We applaud the Plain Dealer for improving on the “Truth-O-Meter.”  But the new system provides several avenues for bias to move the ratings.

    1. The category descriptions are ambiguous.  What does it mean when literal accuracy gets a “2” on a scale of 0-3?  How does one objectively rate fairness?  What counts as “substance”?
    2. The total score misleads as much as a cutesy graphic. If cutesy graphics pigeonhole nuance then so does a total score as the sum of four rating categories.  How many different ways can a political ad receive a “7” rating?  Is that a good thing?
    3. A panel of three editors decides the final ruling.  Like PolitiFact, the Truth in Numbers Project convenes a panel of editors to rule on political statements.  Getting different views of the problem counts as a good.  The problem comes from the anonymity of the process, which institutionalizes any existing newsroom bias.
    4. Ratings will apply to compound political claims.  Diadiun says the Truth in Numbers Project will not try to narrow its rulings to single claims of fact.  Every added truth-claim in a political ad dilutes the accuracy of an already ambiguous system.

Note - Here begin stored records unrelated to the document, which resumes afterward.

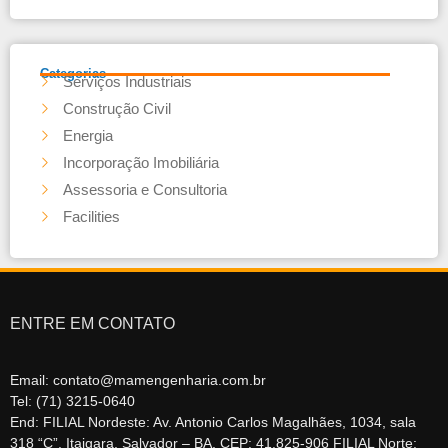
Categorias
Serviços Industriais
Construção Civil
Energia
Incorporação Imobiliária
Assessoria e Consultoria
Facilities
ENTRE EM CONTATO
Email: contato@mamengenharia.com.br
Tel: (71) 3215-0640
End: FILIAL Nordeste: Av. Antonio Carlos Magalhães, 1034, sala
318 “C”, Itaigara, Salvador – BA, CEP: 41.825-906 FILIAL Norte: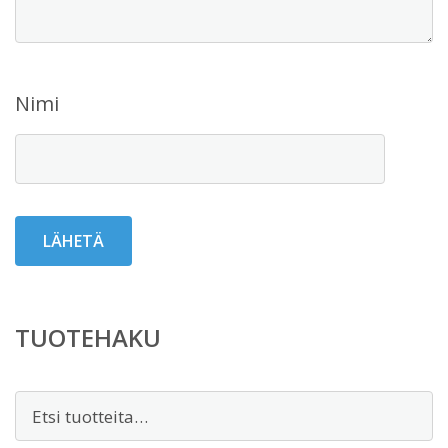
Nimi
TUOTEHAKU
Etsi: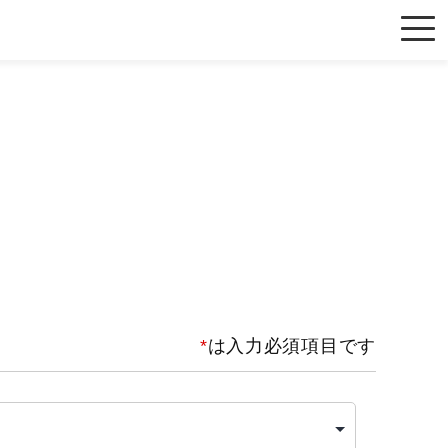
*
は入力必須項目です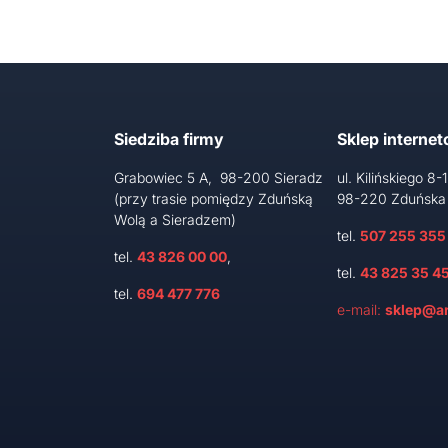
Siedziba firmy
Sklep interne
Grabowiec 5 A, 98-200 Sieradz
ul. Kilińskiego 8-
(przy trasie pomiędzy Zduńską
98-220 Zduńska
Wolą a Sieradzem)
tel.
507 255 355
tel.
43 826 00 00
,
tel.
43 825 35 4
tel.
694 477 776
e-mail:
sklep@ar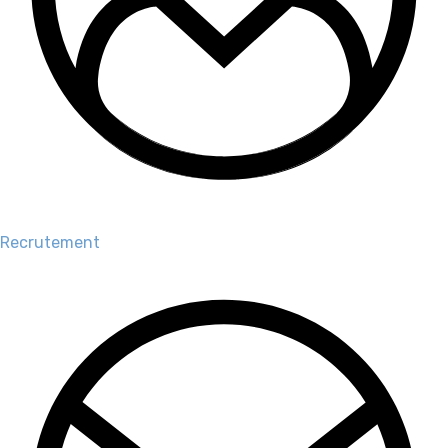
Recrutement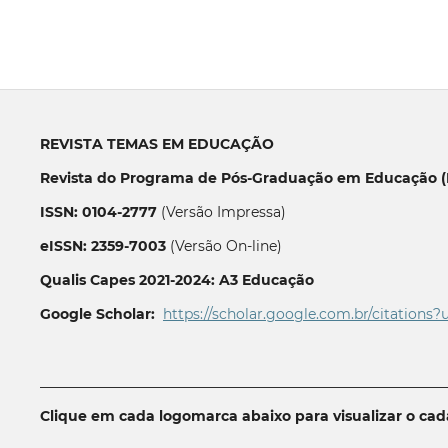
REVISTA TEMAS EM EDUCAÇÃO
Revista do Programa de Pós-Graduação em Educação (P
ISSN: 0104-2777
(Versão Impressa)
eISSN: 2359-7003
(Versão On-line)
Qualis Capes 2021-2024: A3 Educação
Google Scholar:
https://scholar.google.com.br/citations?
__________________________________________________________
Clique em cada logomarca abaixo para visualizar o ca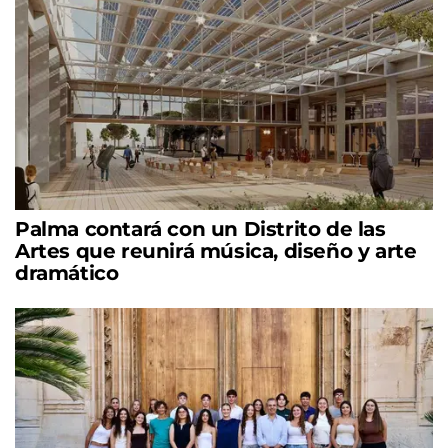
Palma contará con un Distrito de las
Artes que reunirá música, diseño y arte
dramático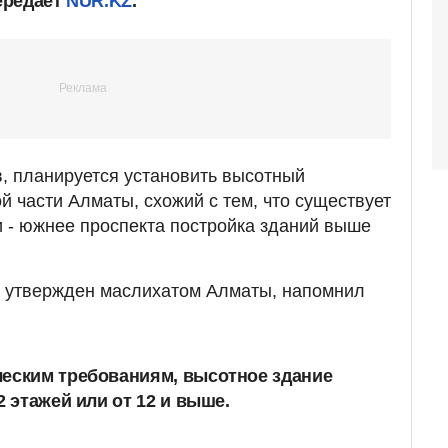
ередает
NUR.KZ
.
, планируется установить высотный
й части Алматы, схожий с тем, что существует
 - южнее проспекта постройка зданий выше
л утвержден маслихатом Алматы, напомнил
ческим требованиям, высотное здание
2 этажей или от 12 и выше.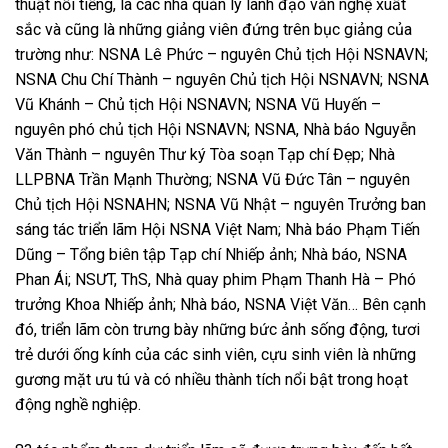
thuật nổi tiếng, là các nhà quản lý lãnh đạo văn nghệ xuất
sắc và cũng là những giảng viên đứng trên bục giảng của
trường như: NSNA Lê Phức – nguyên Chủ tịch Hội NSNAVN;
NSNA Chu Chí Thành – nguyên Chủ tịch Hội NSNAVN; NSNA
Vũ Khánh – Chủ tịch Hội NSNAVN; NSNA Vũ Huyến –
nguyên phó chủ tịch Hội NSNAVN; NSNA, Nhà báo Nguyễn
Văn Thành – nguyên Thư ký Tòa soạn Tạp chí Đẹp; Nhà
LLPBNA Trần Mạnh Thường; NSNA Vũ Đức Tân – nguyên
Chủ tịch Hội NSNAHN; NSNA Vũ Nhật – nguyên Trưởng ban
sáng tác triển lãm Hội NSNA Việt Nam; Nhà báo Phạm Tiến
Dũng – Tổng biên tập Tạp chí Nhiếp ảnh; Nhà báo, NSNA
Phan Ái; NSƯT, ThS, Nhà quay phim Phạm Thanh Hà – Phó
trưởng Khoa Nhiếp ảnh; Nhà báo, NSNA Việt Văn… Bên cạnh
đó, triển lãm còn trưng bày những bức ảnh sống động, tươi
trẻ dưới ống kính của các sinh viên, cựu sinh viên là những
gương mặt ưu tú và có nhiều thành tích nổi bật trong hoạt
động nghề nghiệp.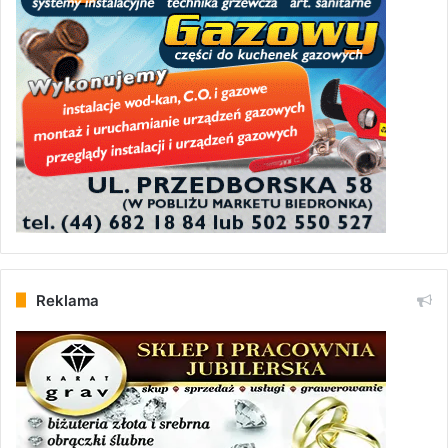
Reklama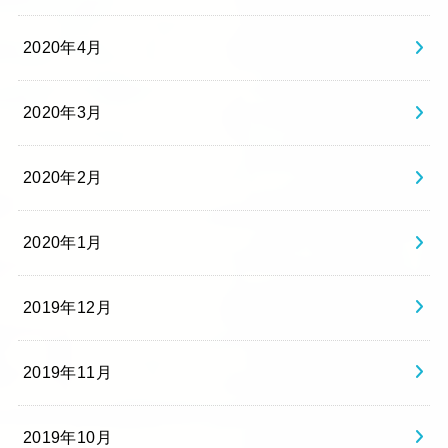
2020年4月
2020年3月
2020年2月
2020年1月
2019年12月
2019年11月
2019年10月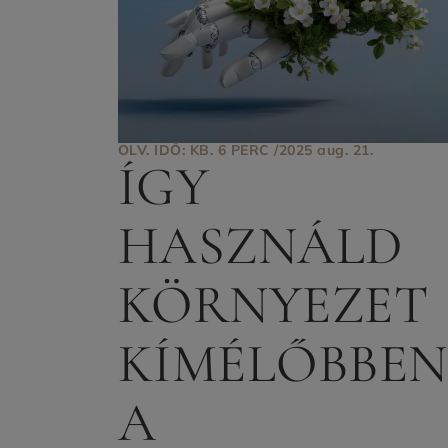
OLV. IDŐ: KB. 6 PERC /
2025 aug. 21.
ÍGY
HASZNÁLD
KÖRNYEZET
KÍMÉLŐBBEN
A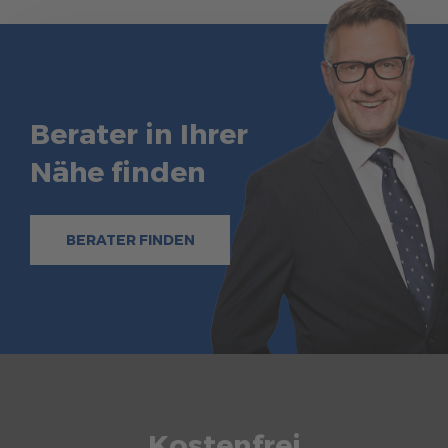
Berater in Ihrer
Nähe finden
BERATER FINDEN
Kostenfrei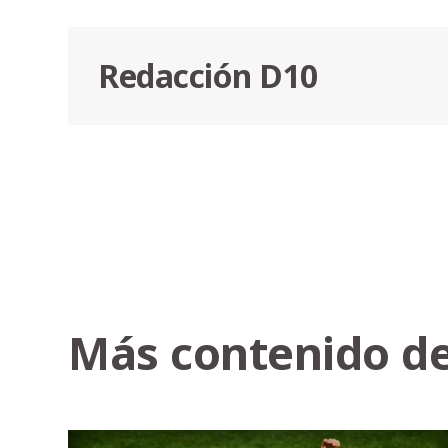
Redacción D10
Más contenido de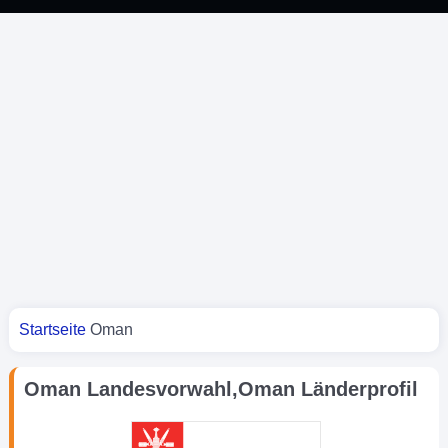
Sie sind hier
Startseite
Oman
Oman Landesvorwahl,Oman Länderprofil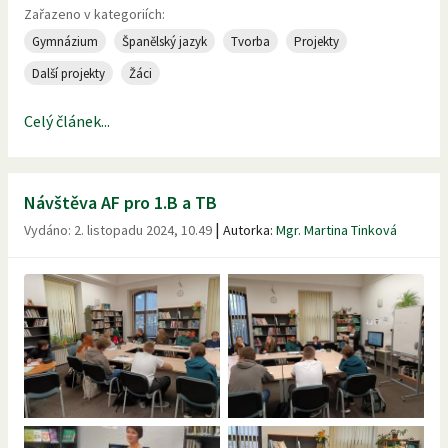
Zařazeno v kategoriích:
Gymnázium
Španělský jazyk
Tvorba
Projekty
Další projekty
Žáci
Celý článek...
Návštěva AF pro 1.B a TB
|
Vydáno:
2. listopadu 2024, 10.49
Autorka:
Mgr. Martina Tinková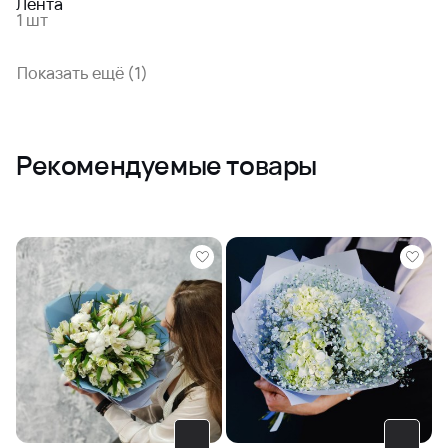
Лента
1 шт
Показать ещё (1)
Рекомендуемые товары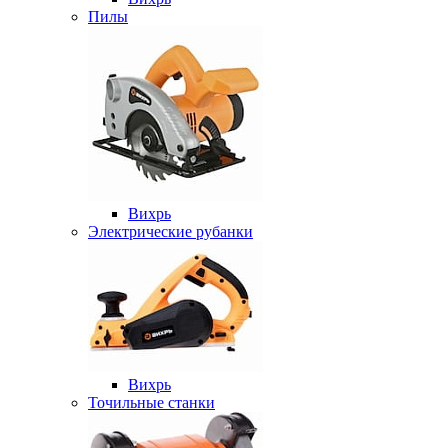
Пилы
Вихрь
Электрические рубанки
Вихрь
Точильные станки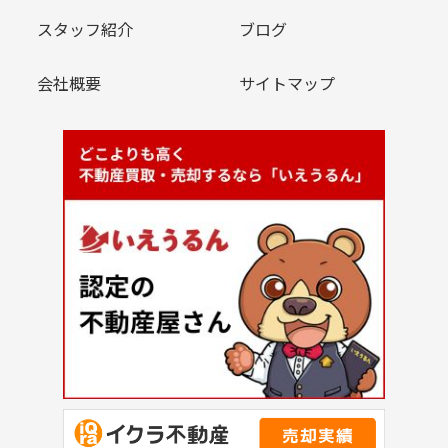
スタッフ紹介
ブログ
会社概要
サイトマップ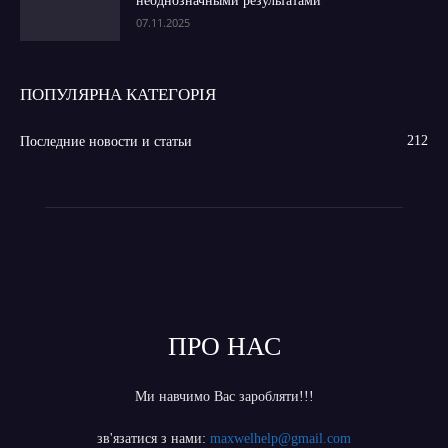
неоднозначными результатами
07.11.2025
ПОПУЛЯРНА КАТЕГОРІЯ
212
Последние новости и статьи
ПРО НАС
Ми навчимо Вас заробляти!!!
зв'язатися з нами:
maxwelhelp@gmail.com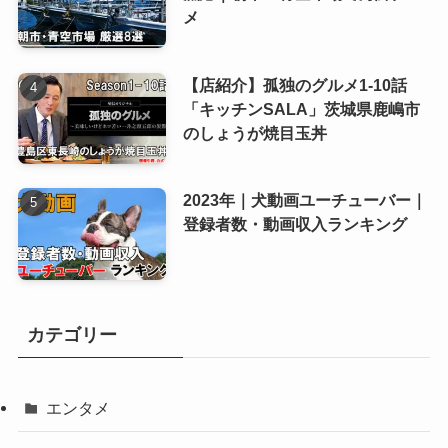
メ
【店紹介】孤独のグルメ1-10話
「キッチンSALA」茨城県鹿嶋市
のしょうが焼目玉丼
2023年｜犬動画ユーチューバー｜
登録者数・動画収入ランキング
カテゴリー
エンタメ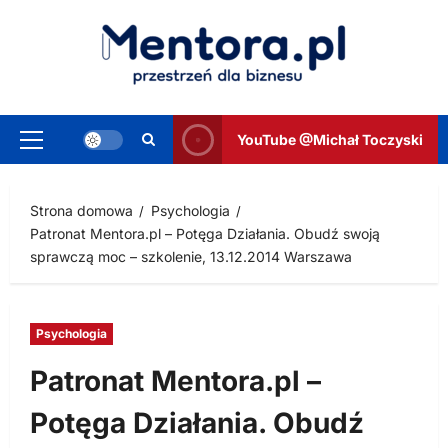
Przejdź
do
treści
YouTube @Michał Toczyski
Menu
główne
Strona domowa
Psychologia
Patronat Mentora.pl – Potęga Działania. Obudź swoją
sprawczą moc – szkolenie, 13.12.2014 Warszawa
Psychologia
Patronat Mentora.pl –
Potęga Działania. Obudź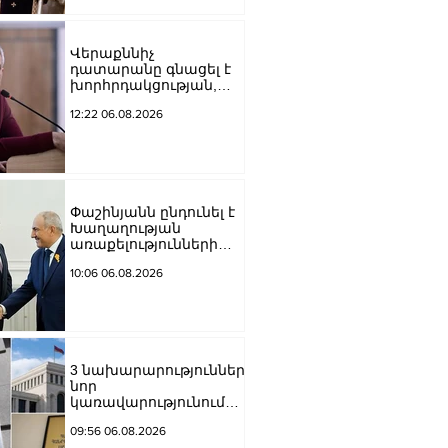
Առաքելական Սուրբ
Եկեղեցու
Արգենտինայի և Չիլիի
Վերաքննիչ
թեմի կենտրոնական
դատարանը գնացել է
վարչութուն
խորհրդակցության,
բայց բոլորիս համար
12:22 06.08.2026
պարզ է՝ այդ վճիռը
վաղուց կայացված է.
Դավիթ Իշխանյանը՝
Բաքվից
(Ձայնագրություն)
Փաշինյանն ընդունել է
Խաղաղության
առաքելությունների
հարցերով ԱՄՆ հատուկ
10:06 06.08.2026
բանագնացի ավագ
խորհրդական Արյե
Լայթսթոունին և
Կոնստանտին
Սոկոլովին
3 նախարարություններ
նոր
կառավարությունում
այլ անուններ կունենան
09:56 06.08.2026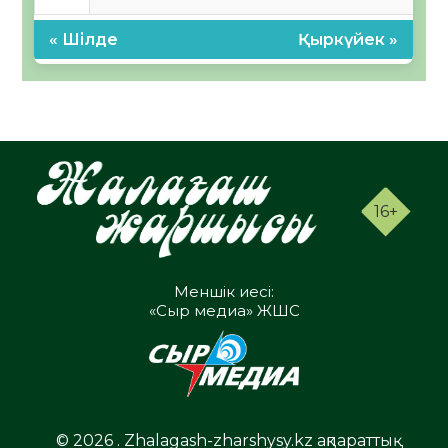
« Шілде
Қыркүйек »
16+
Меншік иесі:
«Сыр медиа» ЖШС
© 2026 . Zhalagash-zharshysy.kz ақпараттық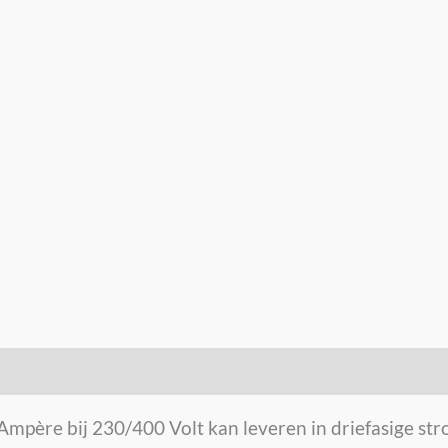
 Ampère bij 230/400 Volt kan leveren in driefasige st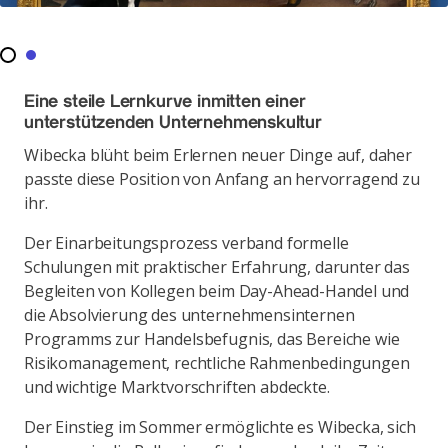
Eine steile Lernkurve inmitten einer
unterstützenden Unternehmenskultur
Wibecka blüht beim Erlernen neuer Dinge auf, daher
passte diese Position von Anfang an hervorragend zu
ihr.
Der Einarbeitungsprozess verband formelle
Schulungen mit praktischer Erfahrung, darunter das
Begleiten von Kollegen beim Day-Ahead-Handel und
die Absolvierung des unternehmensinternen
Programms zur Handelsbefugnis, das Bereiche wie
Risikomanagement, rechtliche Rahmenbedingungen
und wichtige Marktvorschriften abdeckte.
Der Einstieg im Sommer ermöglichte es Wibecka, sich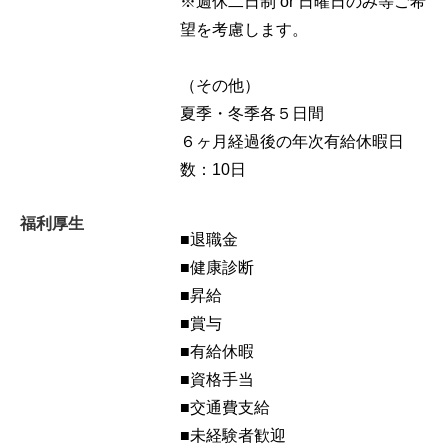
※週休二日制 or 日曜日のみ等ご希
望を考慮します。
（その他）
夏季・冬季各５日間
６ヶ月経過後の年次有給休暇日
数：10日
福利厚生
■退職金
■健康診断
■昇給
■賞与
■有給休暇
■資格手当
■交通費支給
■未経験者歓迎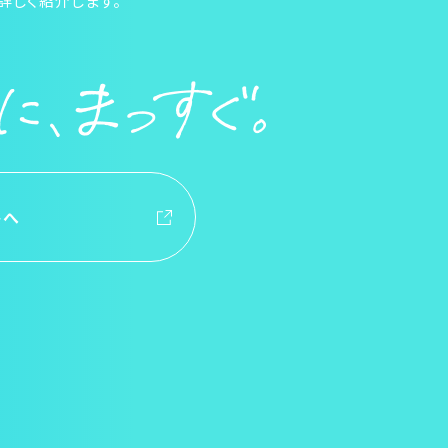
詳しく紹介します。
トへ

PRECISION arms akimbo v2The Truth in Numbers Project also brings an element of crowdsourcing to its process.  Note in the above example a “Reader score” appears next to the Plain Dealer’s findings.  Perhaps that’s just a curiosity, like PolitiFact’s “Lie of the Year” reader’s poll officially having nothing to do with the editors’ pick for Lie of the Year.  Diadiun’s article suggests, however, that reader comments help direct the research.  Whether that helps or hurts the project depends on how the Plain Dealer’s journalists filter and apply the comments.

A Matter of Precision?

There’s one comment from Diadiun I just can’t let pass (bold emphasis added):  “A panel of three editors reviews the reporting and determines the score. But the precision of the ratings makes it far more an objective than subjective process.

As pointed out above, the more claims a rating covers the less precise the rating.  Suppose an ad contains five claims of fact.  That ad is much less likely to receive either a “0” or a “3” on literal accuracy than a single claim of fact.  The ratings are done on short scales, 0-3 or 0-2, that strongly encourage rounding.  So the total score will tend to represent the sum of four rounded-off numbers.

Between the commitment to slap one rating on sets of statements and combining short-scale ratings into one number, Diadiun’s statement is preposterous.  The Truth in Numbers system welcomes imprecision.  Watch for Truth in Numbers scores to gravitate strongly toward the center of the scale.

The Cleveland Plain Dealer deserves credit for acting to improve its fact-checking model.  While the new system does improve on PolitiFact’s system in some minor ways, it continues to allow too many ways for bias to contaminate its findings.  The rating scale, contrary to Diadiun’s expectation, almost guarantees imprecision through insensitive rating scales and murky descriptions of the rating categories.

The problems number too many for Truth in Numbers to improve dramatically on the PolitiFact model.